Colin Bitterfield - Head of Security (Acting CISO) People Data Labs
16-01-2023
Colin Bitterfield - Head of Security (Acting CISO) People Data Labs
In this episode of a YSecurity.io production, Colin Bitterfield, a key figure at People Data Labs, offers a compelling narrative on how intertwining growth with security through standardization and meticulous documentation can propel a business forward. Colin unveils his strategic blueprint for constructing and sustaining a business-first security team, where the emphasis on people ensures a win-win scenario for all stakeholders involved. Delving into the essence of his approach, Colin articulates the significance of aligning security measures with the overarching goals of the organization. By championing standardization and proper documentation, he underscores how these practices not only enhance security postures but also streamline operations, making security an enabler rather than a bottleneck for growth. Throughout the conversation, Colin emphasizes the importance of prioritizing people—both within the team and the broader organization. He shares insights into how a security team, when built with a business-first mindset, can foster an environment of trust, collaboration, and mutual respect. This approach not only elevates the security function but also integrates it seamlessly into the fabric of the company, ensuring that security considerations are woven into the decision-making process at every level. Listeners will gain a wealth of knowledge on tactics for building a resilient, agile security team that is deeply attuned to the business's needs. Colin's strategies for engaging team members and stakeholders alike highlight the critical role of communication, empathy, and shared objectives in achieving security that supports and drives business outcomes. Join us on this YSecurity.io production for an insightful discussion with Colin Bitterfield. Whether you're a security professional looking to elevate your team's impact, a business leader seeking to integrate security more effectively, or simply interested in the nexus of security and business growth, this episode offers valuable lessons on creating a security culture where everyone truly wins.
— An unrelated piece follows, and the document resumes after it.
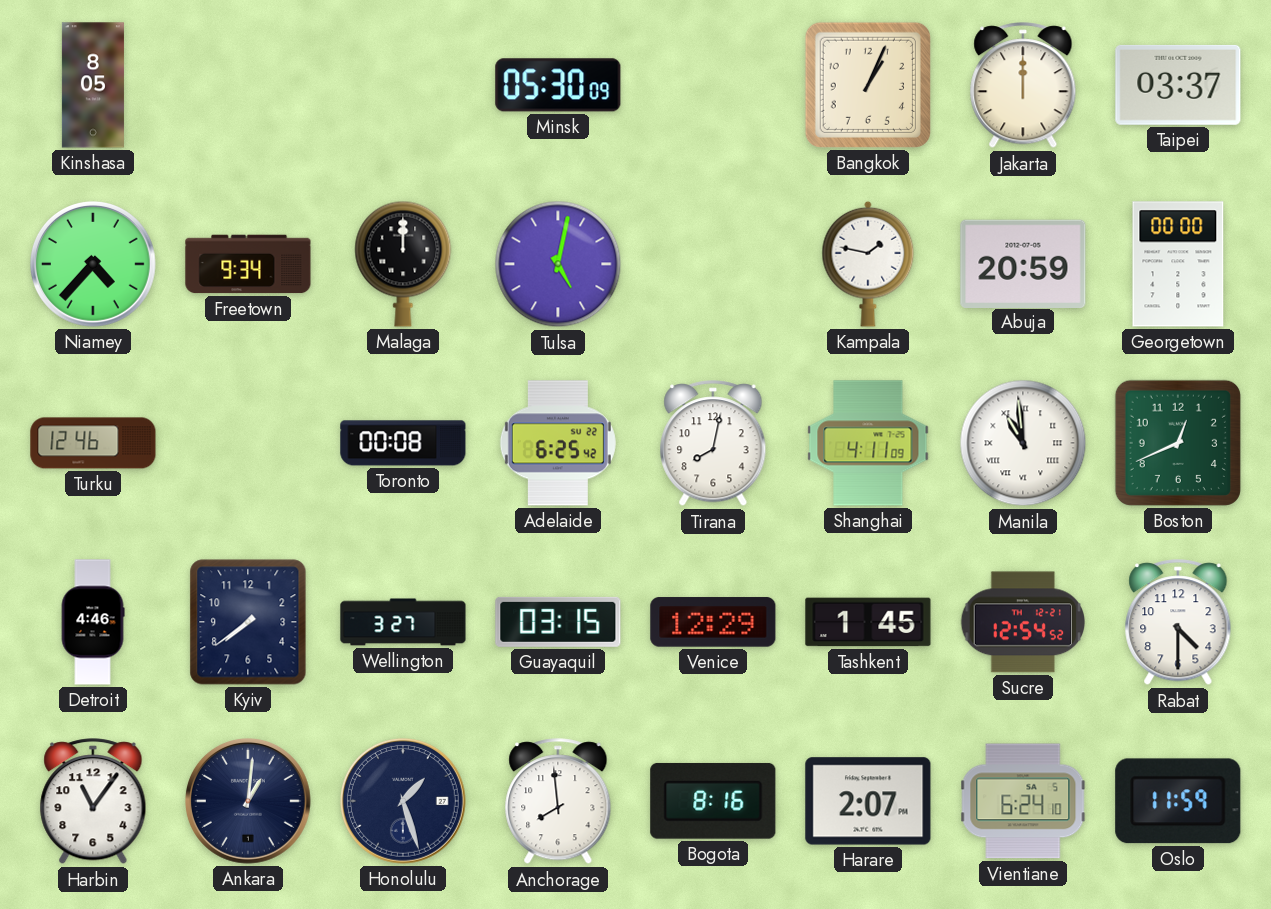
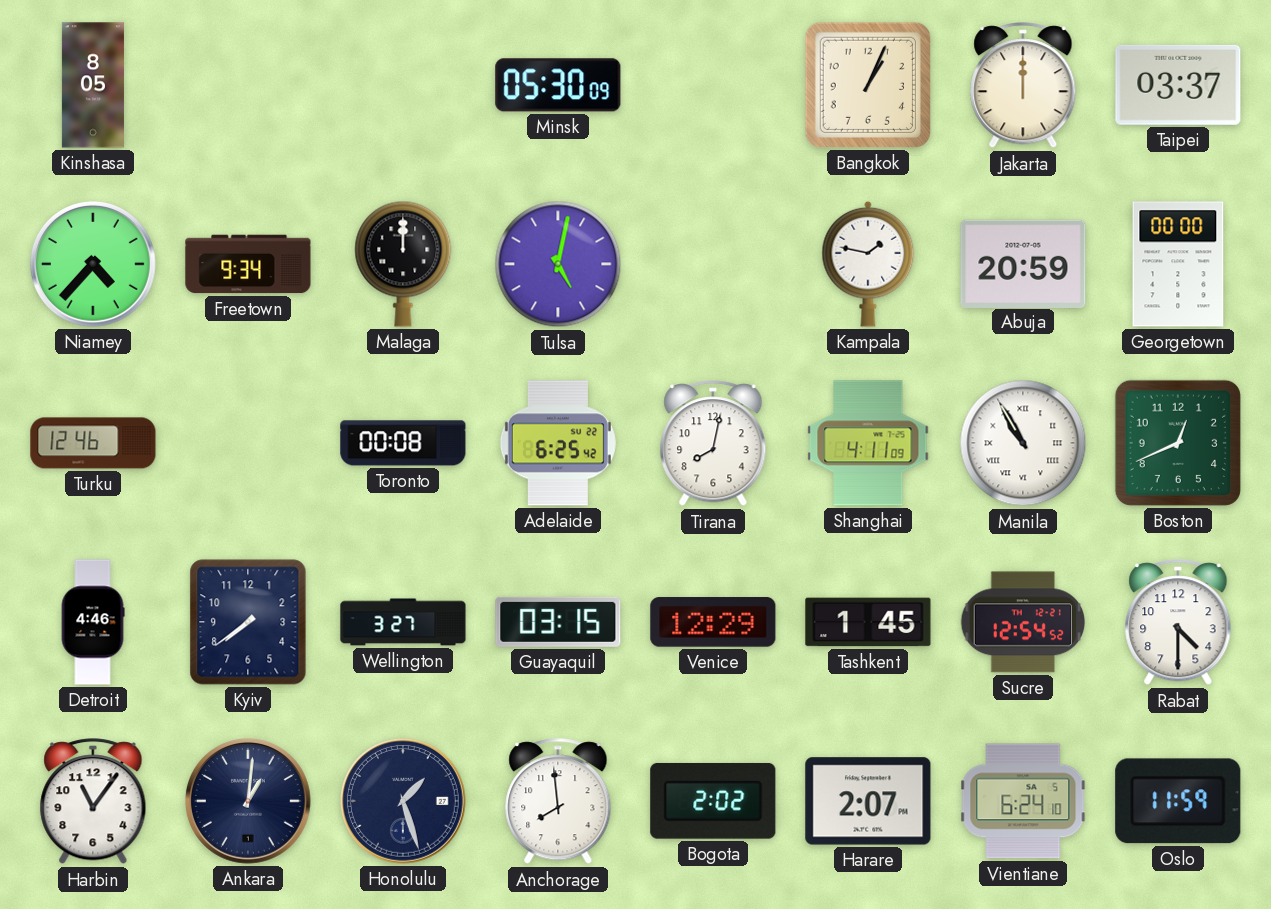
Manila: 10:59 -> 10:55
Bogota: 8:16 -> 2:02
Andrew Spangler, Head of Security and Compliance at Harness, on Building Trust in Security
01-12-2022
Andrew Spangler, Head of Security and Compliance at Harness, on Building Trust in Security
In this enriching episode of a YSecurity.io production, Andrew Spangler, the esteemed Head of Security and Compliance at Harness, invites us into the world of security through his experiences, offering a blend of light-hearted banter and profound insights. Andrew's journey in the security field, marked by both humility and vast expertise, serves as the backdrop for a discussion that delves into the core of building trust, leading effectively, and nurturing career growth within the security community. Andrew shares candidly about the art of building trust—not just within teams but also in the broader context of the organization and its stakeholders. He offers personal anecdotes and strategies for leading teams with integrity, fostering an environment where transparency and accountability are paramount. His approach to interviewing strangers, a task often fraught with challenges, reveals the nuances of establishing rapport and assessing compatibility beyond technical skills. The conversation also covers the critical aspects of overcoming security challenges and celebrating victories. Andrew emphasizes the importance of acknowledging the hard work and successes of security teams, recognizing that these moments of celebration are crucial for morale and team cohesion. This balanced perspective on addressing challenges and valuing achievements provides listeners with a holistic view of what it means to lead in the ever-evolving landscape of security. Career development is another key theme of this episode. Andrew offers guidance and encouragement for professionals navigating their paths in the security field, highlighting the importance of continuous learning, mentorship, and community engagement. His reflections on career development are not just advice but a call to action for individuals at all stages of their security careers to pursue growth with purpose and passion. Tune in to this YSecurity.io production for a conversation with Andrew Spangler that is as engaging as it is enlightening. Whether you're a seasoned security professional, someone just starting out, or simply interested in the human aspects of the security field, this episode offers valuable insights into the dynamics of trust, leadership, and career progression. Join us for a journey into the heart of security, led by one of the most thoughtful voices in the community.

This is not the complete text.